I will protect your pensions. Nothing about your pension is going to change when I am governor. - Chris Christie, "An Open Letter to the Teachers of NJ" October, 2009

Monday, February 20, 2012

He-Man Woman Haters Club

Digby has had much to say of late about the conservative war on women:
Yes. Women know very well that they are pregnant and, what's more, they know very well that it will eventually result in the birth of a child. If they didn't know this, they would not be taking proactive steps to end that eventuality. In other words, if she didn't know what she was doing, she would do nothing. The idea that after a woman finds out that she is pregnant, decides that she doesn't want to give birth, makes an appointment, arrives at the office for the procedure, then needs to be shown that she is pregnant is fatuous in the extreme.

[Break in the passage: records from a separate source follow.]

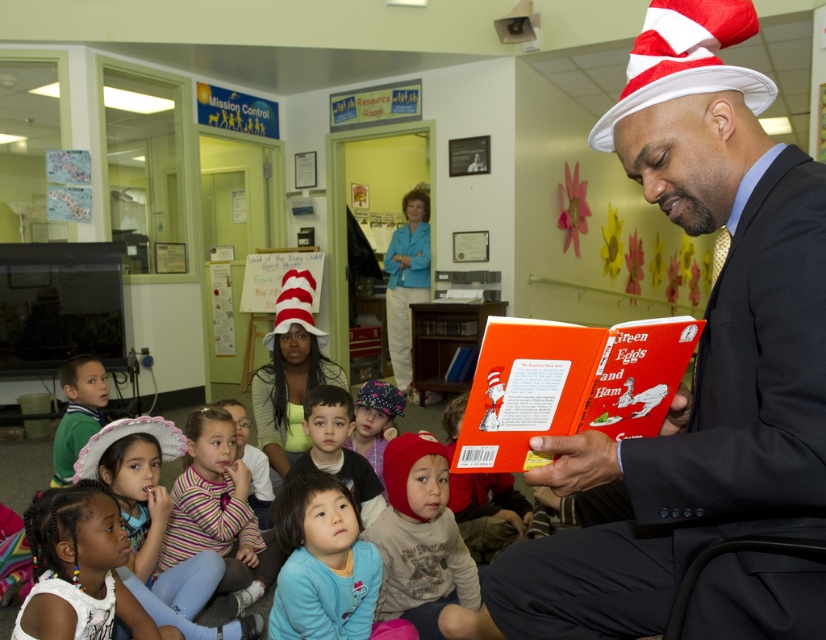 Question: Is orange paper book at center positioned before plush pink hat at center?

Choices:
 (A) yes
 (B) no

Answer: (A)

Question: Which of these objects is positioned farthest from the striped sweater at center?

Choices:
 (A) red knit hat at lower center
 (B) green cotton shirt at lower left
 (C) plush pink hat at center

Answer: (B)

Question: Does smooth skin girl at lower left appear over white striped fabric hat at center?

Choices:
 (A) no
 (B) yes

Answer: (A)

Question: Does matte black suit at center have a greater width compared to white striped fabric hat at center?

Choices:
 (A) yes
 (B) no

Answer: (A)

Question: Among these points, which one is nearest to the camera?

Choices:
 (A) (84, 371)
 (B) (468, 561)
 (C) (786, 349)
 (D) (369, 435)

Answer: (C)

Question: Estimate the real-world distances between objects in this image. Which object is closer to the white/red striped hat at upper right?

Choices:
 (A) orange paper book at center
 (B) white striped fabric hat at center

Answer: (A) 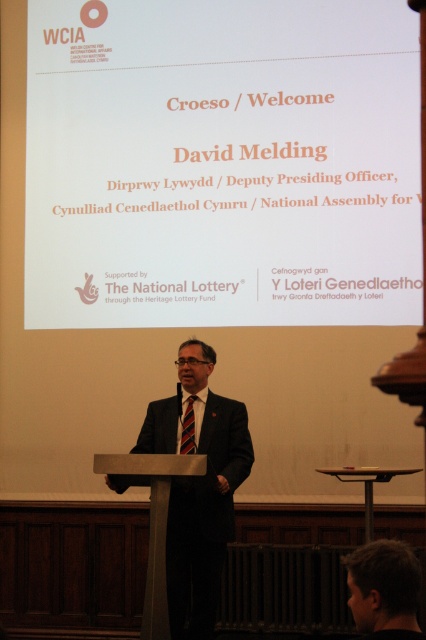 Question: Can you confirm if white paper at upper center is positioned above dark brown hair at lower right?

Choices:
 (A) yes
 (B) no

Answer: (A)

Question: Does white paper at upper center have a smaller size compared to metallic silver podium at center?

Choices:
 (A) no
 (B) yes

Answer: (A)

Question: Which object is positioned closest to the dark brown hair at lower right?

Choices:
 (A) white paper at upper center
 (B) black suit at center

Answer: (B)

Question: Which point is farther from the camera taking this photo?

Choices:
 (A) (351, 600)
 (B) (189, 412)

Answer: (B)

Question: Which is nearer to the metallic silver podium at center?

Choices:
 (A) striped fabric tie at center
 (B) white paper at upper center
 (C) black suit at center

Answer: (C)

Question: Does dark brown hair at lower right have a smaller size compared to striped fabric tie at center?

Choices:
 (A) no
 (B) yes

Answer: (A) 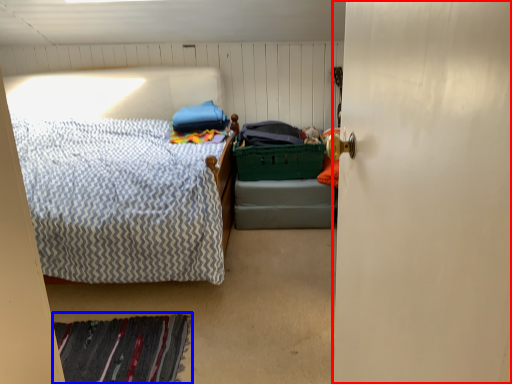 Question: Which point is further to the camera, door (highlighted by a red box) or mat (highlighted by a blue box)?

Choices:
 (A) door
 (B) mat

Answer: (B) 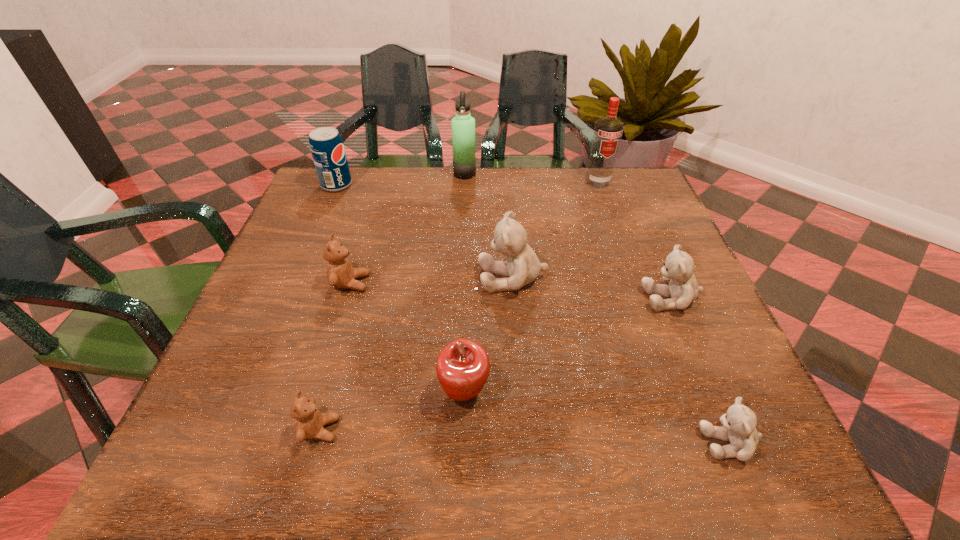 Find the location of `the nearest gray teddy bear`. the nearest gray teddy bear is located at coordinates (738, 427).

Image resolution: width=960 pixels, height=540 pixels. In order to click on blank area located on the left of the thermos bottle in this screenshot , I will do 367,174.

This screenshot has width=960, height=540. Identify the location of free space located on the front label of the vodka. (623, 254).

You are a GUI agent. You are given a task and a screenshot of the screen. Output one action in this format:
    pyautogui.click(x=<x>, y=<y>)
    Task: Click on the free location located 0.050m on the front of the pop
    The image size is (960, 540).
    Given the screenshot: What is the action you would take?
    pyautogui.click(x=328, y=204)

Where is `vacant point located 0.330m on the face of the tallest teddy bear`? This screenshot has height=540, width=960. vacant point located 0.330m on the face of the tallest teddy bear is located at coordinates (326, 278).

There are only two reasons to support this: you either believe that women are mentally disabled and are incapable of understanding that they are pregnant and will give birth if they don't have this procedure or you believe they should be punished for seeking the procedure by shoving a probe inside them while lecturing them about their decision and showing them pictures of the inside of their wombs. That's it. My guess is that Tyler Cowan and the rest of these people making all these clever bon mots believe the second. But it doesn't matter: you're a jackass either way. [emphasis mine]
Digby's probably right about Cowan and the others who relish the idea of punishing women for having sex that they didn't OK with Cowan first. But I think Digby's first reason explains a great deal of the conservative mindset - particularly when it comes to teachers and public education.

As I've noted before, corporate "reformers" love to push the idea that teachers are too stoopid to understand how they are being manipulated by their unions:
Every time these two take a bat to the NJEA, they always couch their words by saying how much they love teachers. Leave aside the fact that Christie has attacked teachers - not the NJEA, but teachers - over and over again. Leave aside the economic hits the teaching corps has had to take while New Jersey's millionaires get tax gifts.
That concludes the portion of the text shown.